但那些看似正直的官员就一定清廉吗?
我看未必。
只不过是知道,什么钱能拿,什么钱不能拿。
我要做的,就是教会还不明白这个道理的人,收敛不该有的贪婪,还百姓们一条生路。
82。
“以前只听说贪官横行……没想到……”
温知行看了眼跪在厅外的小安岭城守,摇摇头,神色复杂道。
“……没有人是干净的。他想拿点辛苦费,我睁一只眼闭一只眼也就算了。可他这是在把人往绝路上逼啊……”
旁边沈廖文咬咬牙:“小姐,我们该怎么办?”
在旁人面前,为了不暴露我的身份,所以我一直让沈廖文改口叫我小姐。
“把他这段时间入账的东西全变卖了,换成粮食,水坝的工程提前开启,尽快征集劳动力,让这些难民们有活干。……至于他,现在还有点用,替换了一时半刻也没人能顶上,暂且留着吧。”
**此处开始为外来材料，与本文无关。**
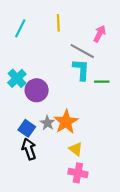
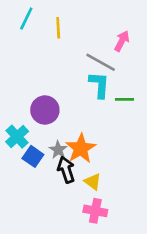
yellow line: (58, 23) -> (58, 28), moved
cyan line: (20, 28) -> (26, 18), moved
cyan cross: (17, 78) -> (17, 137), moved
black arrow: (29, 149) -> (66, 170), moved

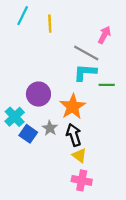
cyan L-shape: (99, 85) -> (85, 72), turned -90
orange star: (81, 148) -> (73, 107), moved
black arrow: (66, 170) -> (74, 135), moved

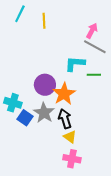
gray line: (86, 53) -> (95, 47), moved
purple circle: (38, 94) -> (45, 85), moved
cyan cross: (15, 117) -> (13, 103), turned -30
gray star: (50, 128) -> (44, 113), size x1.5

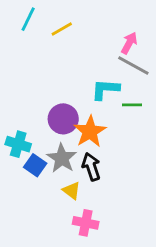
yellow line: (44, 21) -> (62, 29), turned 63
yellow triangle: (70, 137) -> (72, 191), moved
pink cross: (72, 159) -> (86, 223), moved

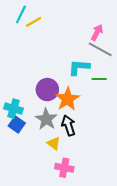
yellow line: (62, 29) -> (34, 22), moved
blue square: (35, 165) -> (17, 124), moved

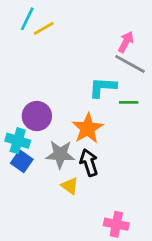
purple circle: (47, 90) -> (37, 116), moved
gray star: (46, 119) -> (60, 154), turned -30
pink cross: (64, 168) -> (116, 224), moved

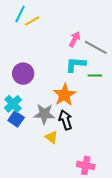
pink arrow: (126, 42) -> (75, 39), moved
purple circle: (37, 116) -> (23, 74), moved
cyan cross: (18, 141) -> (13, 104), turned 30

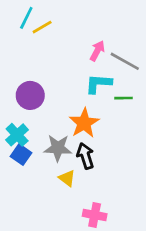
pink cross: (86, 165) -> (95, 215), moved

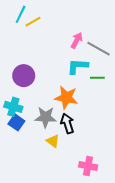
orange star: (84, 123) -> (66, 97), turned -30
cyan cross: (17, 135) -> (13, 107), turned -30
pink cross: (95, 215) -> (88, 166), moved

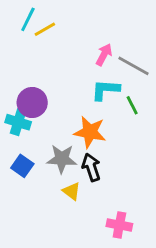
green line: (97, 78) -> (132, 105), turned 64
cyan cross: (13, 107) -> (18, 122), moved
“可是……还有很多妇孺老人怎么办……”沈廖文下意识凑到我耳边,热气呼到耳尖,麻酥酥得。
我缩了下脖子,看向温知行:“水坝就在祁山和小安岭的交界处,离你们温家军营地不远。我再去购置点油布和帐篷,你让士兵们在附近搭个临时的安置点,供劳工的家属们使用。至于那些妇孺老人,让他们做点轻活总行了。”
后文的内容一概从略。